Overall, this population represents a small but significant number of patients with PDAC, in whom the identification of an inherited cancer predisposition syndrome may be potentially exploited for therapeutic benefit. DNA double strand breaks (DSBs) may be induced during cell replication by stalled replication forks and are optimally repaired by homologous recombination; in the absence of functional BRCA1/BRCA2 or PALB2, however, these DSBs are repaired by the error-prone nonhomologous end joining pathway leading to genetic instability. Poly ADP-ribose polymerase (PARP) inhibitors (PARPis) block repair of single strand breaks and induce DSBs. They have been developed for treatment of cancers deficient in homologous recombination, which are unable to accurately repair DSBs and so maintain genomic integrity, resulting in cell death via a synthetic lethal effect. Similarly, BRCA-deficient cells demonstrate increased susceptibility to platinum drugs because of induction of interstrand cross-links, which require repair by the homologous repair pathway. Several retrospective series have described significant response to platinum agents and PARPis in patients with known BRCA1/2 mutations and pancreatic cancer. A prospective phase 2 study of the PARPi olaparib in patients with BRCA1/2-associated malignancy enrolled 23 patients with pancreatic cancer, of whom 22% showed either complete or partial response to treatment with single agent olaparib. In addition, 35% of patients with pancreatic cancer demonstrated stable disease for at least 8 weeks. Overall survival after 1 year was 41% for patients with BRCA1/2 mutation-associated pancreatic cancer treated in the study.

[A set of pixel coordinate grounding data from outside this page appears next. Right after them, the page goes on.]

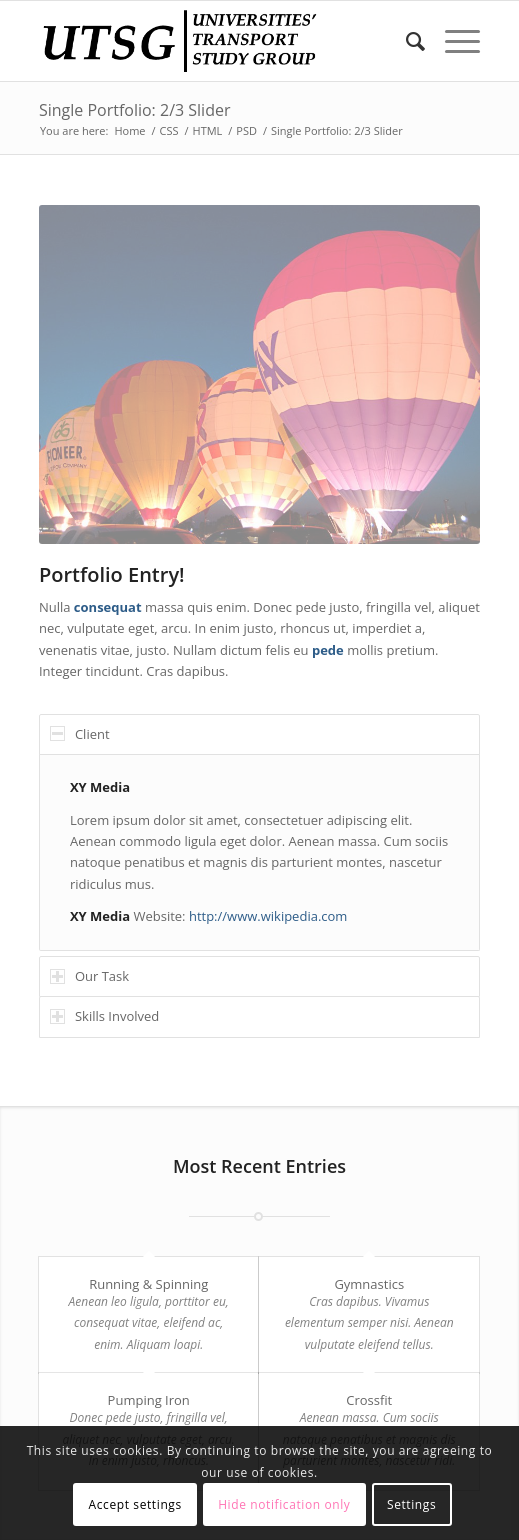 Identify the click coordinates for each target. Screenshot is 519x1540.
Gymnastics (369, 1284)
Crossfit (369, 1400)
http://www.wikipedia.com (268, 916)
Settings (411, 1504)
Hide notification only (284, 1504)
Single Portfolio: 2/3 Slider (135, 110)
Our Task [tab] (89, 976)
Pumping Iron (149, 1400)
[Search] (405, 41)
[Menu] (452, 41)
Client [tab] (80, 734)
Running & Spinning (148, 1284)
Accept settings (135, 1504)
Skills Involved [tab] (104, 1016) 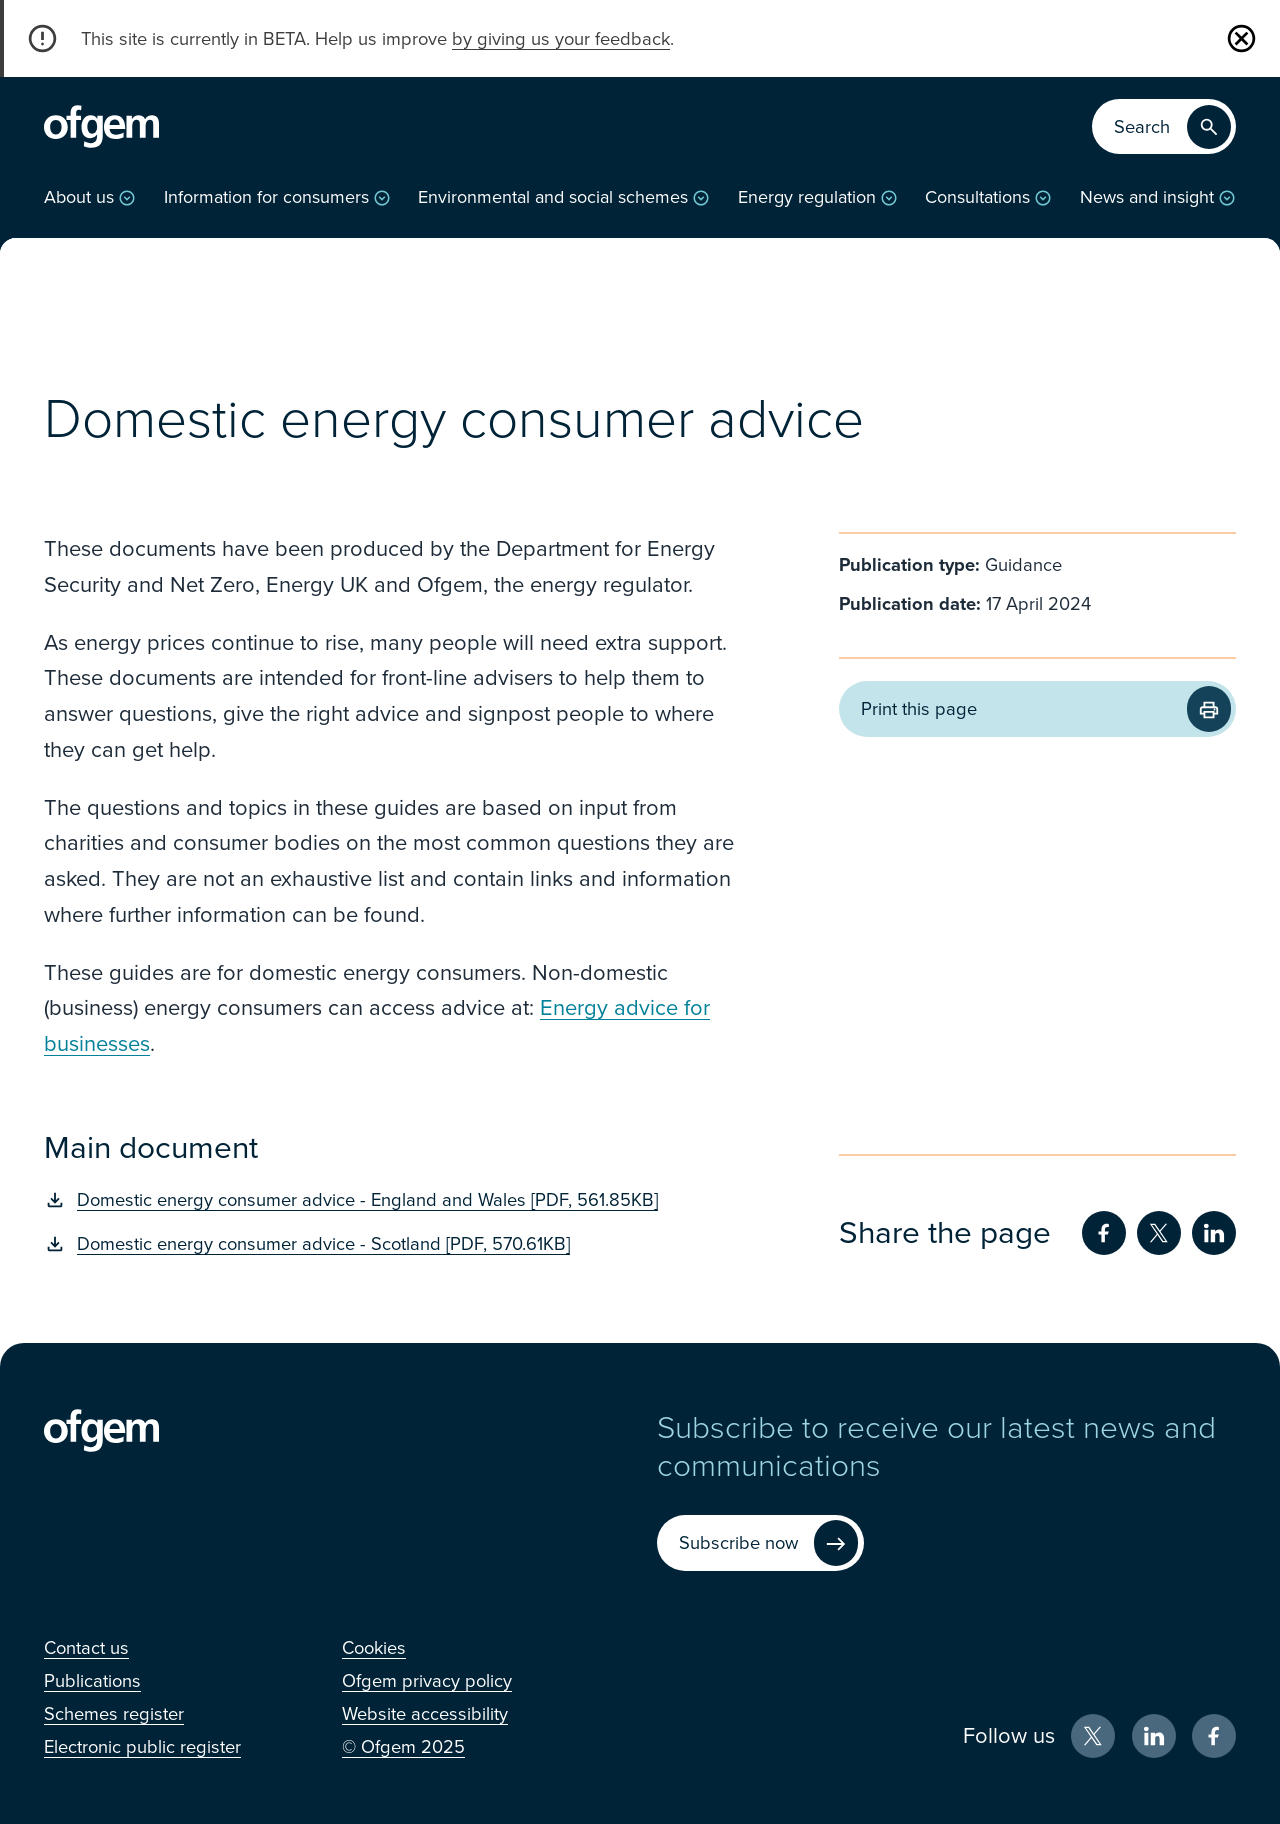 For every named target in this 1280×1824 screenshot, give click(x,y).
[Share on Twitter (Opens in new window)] (1159, 1233)
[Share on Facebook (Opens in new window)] (1104, 1233)
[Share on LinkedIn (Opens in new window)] (1214, 1233)
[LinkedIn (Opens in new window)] (1154, 1736)
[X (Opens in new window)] (1093, 1736)
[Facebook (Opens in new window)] (1214, 1736)
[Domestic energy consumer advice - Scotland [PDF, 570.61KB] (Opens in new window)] (391, 1244)
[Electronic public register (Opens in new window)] (142, 1747)
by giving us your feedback (561, 39)
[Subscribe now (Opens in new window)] (760, 1543)
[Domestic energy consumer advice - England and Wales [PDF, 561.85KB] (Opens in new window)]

At MSKCC, in collaboration with the National Cancer Institute (NCI) and other sites in the United States, Israel, and Canada, the authors are conducting several trials evaluating the safety and activity of platinum drugs and PARP inhibition in this subpopulation of BRCA and PALB2 mutated PDAC by combining the PARPi veliparib with the cytotoxic backbone of cisplatin and gemcitabine. Results of the phase 1b portion of this study were presented at the American Society of Clinical Oncology in 2014; 17 patients were enrolled, 9 of whom had known BRCA1/2 mutations. The main grade 3 to 4 toxicities were fatigue and hematologic events. The recommended phase 2 dose of veliparib in combination with gemcitabine and cisplatin was identified to be 80 mg by mouth twice a day from day 1 to 12 every 3 weeks. Significant activity was observed in all BRCA/12 mutation carriers treated. A randomized phase 2 trial evaluating cisplatin and gemcitabine with or without the addition of veliparib in BRCA1/2 or PALB2 mutation carriers is underway. An additional phase 2 protocol evaluated the use of single agent veliparib, at a dose of 400 mg daily, as second-line or third-line therapy in patients with previously treated BRCA- or PALB2-mutated pancreas cancer is complete and results are pending ( NCT01585805 ).